More than 2,000 people a day died from malaria in 2010, and an estimated 219 million people around the world were infected that year. Now, a team of researchers has reported what could be a key breakthrough in the hunt for a vaccine to prevent the deadly mosquito-borne disease.
The small clinical trial took place at a U.S. National Institutes of Health center in Maryland in collaboration with scientists from the Army, Navy, and the biotech company Sanaria, which developed the vaccine.
None of the six volunteers who received five doses of the trial vaccine developed malaria when exposed to bites from mosquitoes carrying one malaria strain--the first 100% protection rate ever observed in the long quest for a vaccine. In comparison, in the trial, some subjects who received fewer doses were infected, and five of the six people who had no vaccine did develop malaria (the infections are controlled, and are a commonplace procedure in malaria trials).
The scientists behind the study and others in the field are excited by the promising results, but also caution years more work is needed before a vaccine could ever be approved and available on the market.
William Schaffner, a researcher in preventative medicine not involved in the study, told CNN:
"This is not a vaccine that’s ready for travelers to the developing world anytime soon," Schaffner told CNN. "However, from the point of view of science dealing with one of the big-three infectious causes of death around the world, it’s a notable advance. And everybody will be holding their breath, watching to see whether this next trial works and how well it works."
A number of challenges remain before this could hit the market, including scaling up the production, testing it on much larger groups of people, and figuring out how long the protection would last. Another issue is that the vaccine involved protection against only one major strain of the parasite, and it had to be administered intravenously, whereas almost all other vaccines are simply injected into the skin. Dr. Robert Seder, the principal investigator in the trial, knows there’s a lot of work ahead and says that a number of follow-up studies are planned.
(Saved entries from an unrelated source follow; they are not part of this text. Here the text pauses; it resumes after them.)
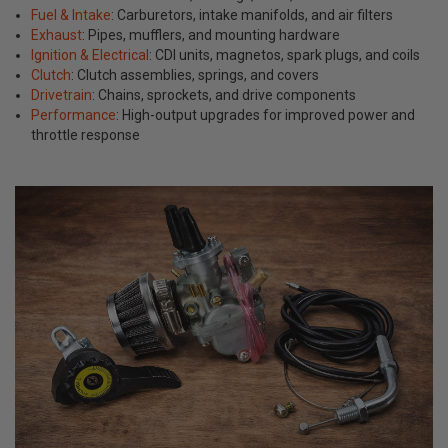
Fuel & Intake
: Carburetors, intake manifolds, and air filters
Exhaust
: Pipes, mufflers, and mounting hardware
Ignition & Electrical
: CDI units, magnetos, spark plugs, and coils
Clutch
: Clutch assemblies, springs, and covers
Drivetrain
: Chains, sprockets, and drive components
Performance
: High-output upgrades for improved power and
throttle response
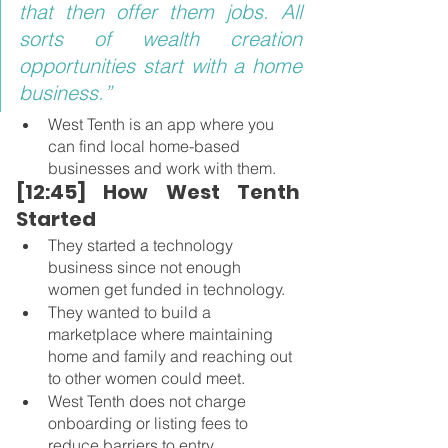
that then offer them jobs. All 
sorts of wealth creation 
opportunities start with a home 
business.”
West Tenth is an app where you 
can find local home-based 
businesses and work with them.
[12:45] How West Tenth 
Started 
They started a technology 
business since not enough 
women get funded in technology.
They wanted to build a 
marketplace where maintaining 
home and family and reaching out 
to other women could meet.
West Tenth does not charge 
onboarding or listing fees to 
reduce barriers to entry.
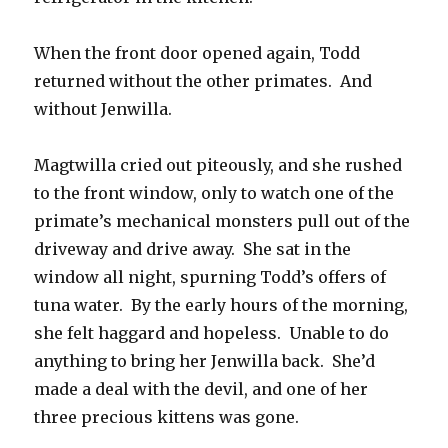
When the front door opened again, Todd
returned without the other primates. And
without Jenwilla.
Magtwilla cried out piteously, and she rushed
to the front window, only to watch one of the
primate’s mechanical monsters pull out of the
driveway and drive away. She sat in the
window all night, spurning Todd’s offers of
tuna water. By the early hours of the morning,
she felt haggard and hopeless. Unable to do
anything to bring her Jenwilla back. She’d
made a deal with the devil, and one of her
three precious kittens was gone.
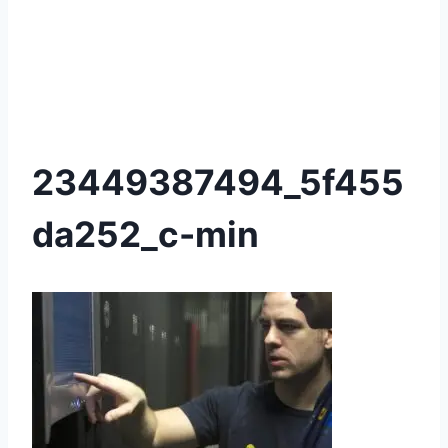
23449387494_5f455
da252_c-min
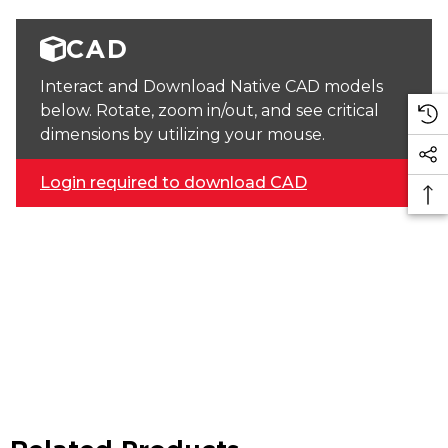
CAD
Interact and Download Native CAD models
below. Rotate, zoom in/out, and see critical
dimensions by utilizing your mouse.
Login required to download CAD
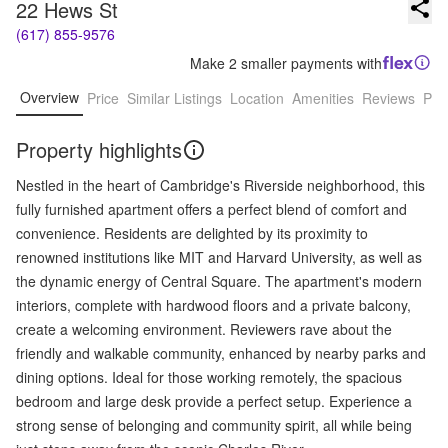
22 Hews St
(617) 855-9576
Make 2 smaller payments with
Overview
Price
Similar Listings
Location
Amenities
Reviews
Pro
Property highlights
Nestled in the heart of Cambridge's Riverside neighborhood, this
fully furnished apartment offers a perfect blend of comfort and
convenience. Residents are delighted by its proximity to
renowned institutions like MIT and Harvard University, as well as
the dynamic energy of Central Square. The apartment's modern
interiors, complete with hardwood floors and a private balcony,
create a welcoming environment. Reviewers rave about the
friendly and walkable community, enhanced by nearby parks and
dining options. Ideal for those working remotely, the spacious
bedroom and large desk provide a perfect setup. Experience a
strong sense of belonging and community spirit, all while being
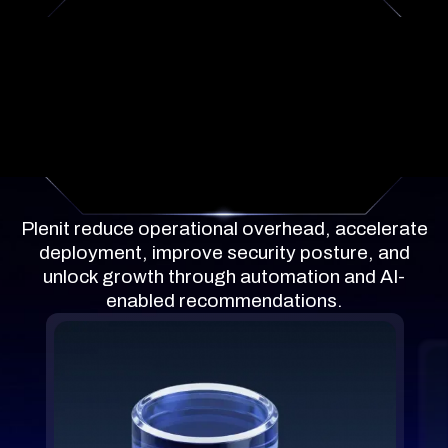
What's included
Plenit reduce operational overhead, accelerate
deployment, improve security posture, and
unlock growth through automation and AI-
enabled recommendations.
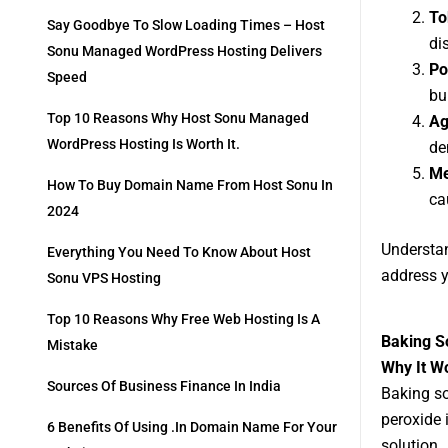
To
Say Goodbye To Slow Loading Times – Host
di
Sonu Managed WordPress Hosting Delivers
Po
Speed
bu
Top 10 Reasons Why Host Sonu Managed
Ag
WordPress Hosting Is Worth It.
de
Me
How To Buy Domain Name From Host Sonu In
ca
2024
Understan
Everything You Need To Know About Host
address y
Sonu VPS Hosting
Top 10 Reasons Why Free Web Hosting Is A
Baking S
Mistake
Why It W
Sources Of Business Finance In India
Baking so
peroxide 
6 Benefits Of Using .in Domain Name For Your
solution.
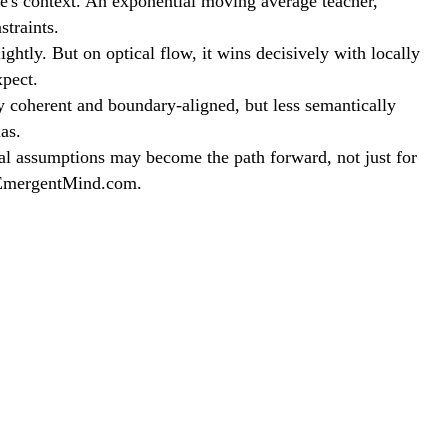
me's context. An exponential moving average teacher,
traints.
ly. But on optical flow, it wins decisively with locally
xpect.
y coherent and boundary-aligned, but less semantically
as.
al assumptions may become the path forward, not just for
t EmergentMind.com.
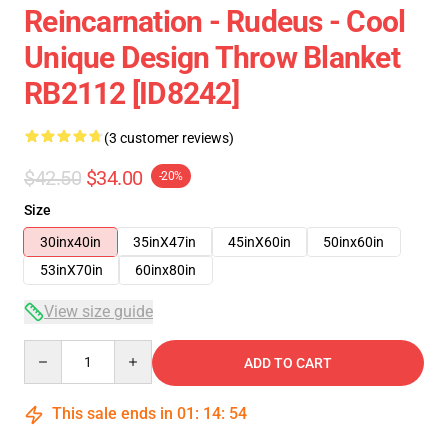
Reincarnation - Rudeus - Cool
Unique Design Throw Blanket
RB2112 [ID8242]
(3 customer reviews)
$42.50
$34.00
-20%
Size
30inx40in
35inX47in
45inX60in
50inx60in
53inX70in
60inx80in
View size guide
Quantity
ADD TO CART
This sale ends in
01
:
14
:
54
This is not the only promising advance in malaria prevention in recent years. With funding from the Bill and Melinda Gates Foundation, the drug company GlaxoSmithKline has been working on Mosquirix, and early results showed that three doses cut the infection risk in half for some children in a trial conducted in seven African countries. However, a more recent study forced scientists to temper their expectations.
Today, malaria prevention involves imperfect methods: pesticides and insect repellents, mosquito nets, and for travelers to tropical nations, drugs that can reduce their risk of the contracting disease.
But one of the cheapest and once common preventative drugs, Lariam, is falling out of favor because of a high chance of severe neurological side effects, including hallucinations and violence. In The New York Times this week, David Stuart MacLean, author of an upcoming memoir, writes about the complete, lifelong amnesia he has suffered after a three-day mental fit after taking Lariam when traveling in India.
He offers relevant words of caution we should all consider when contemplating any kind of new drug or cure:
"Science is a journey, but commerce turns it into a destination. Science works by making mistakes and building off those mistakes to make new mistakes and new discoveries. Commerce hates mistakes; mistakes involve liability. A new miracle drug is found and heralded and defended until it destroys enough lives to make it economically inconvenient to those who created it."